(Extracted page text data)
▼

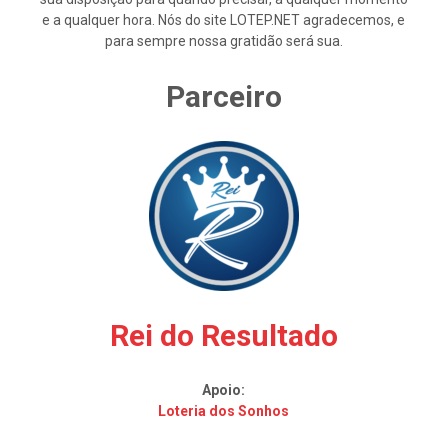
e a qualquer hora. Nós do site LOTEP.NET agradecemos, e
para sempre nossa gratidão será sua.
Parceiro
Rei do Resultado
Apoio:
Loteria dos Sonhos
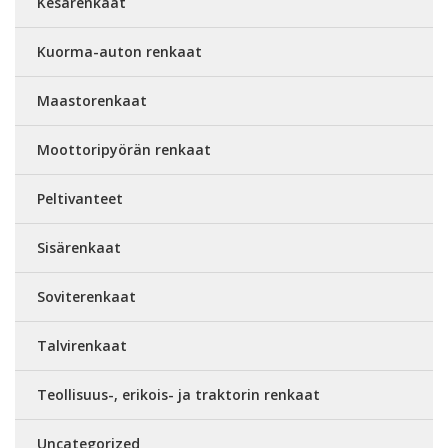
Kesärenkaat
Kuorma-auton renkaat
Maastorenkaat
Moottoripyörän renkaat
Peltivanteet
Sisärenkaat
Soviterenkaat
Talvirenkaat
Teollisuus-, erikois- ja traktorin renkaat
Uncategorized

▲
▼

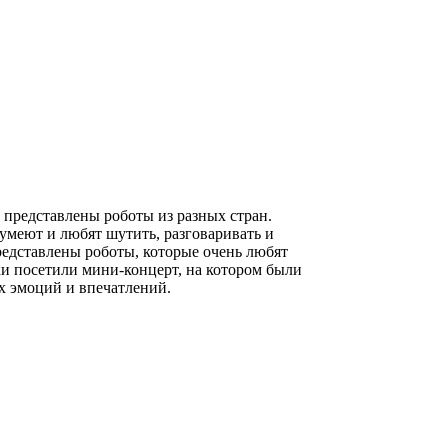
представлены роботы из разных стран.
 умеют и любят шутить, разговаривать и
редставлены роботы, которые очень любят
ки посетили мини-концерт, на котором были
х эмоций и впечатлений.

▲

When you reach the line with "Kuorma-auton renkaat" in the records above, start writing out lines exactly, and stop once the line with "Uncategorized" has been written; include nothing else.

RESULT BELOW.
Kuorma-auton renkaat
Maastorenkaat
Moottoripyörän renkaat
Peltivanteet
Sisärenkaat
Soviterenkaat
Talvirenkaat
Teollisuus-, erikois- ja traktorin renkaat
Uncategorized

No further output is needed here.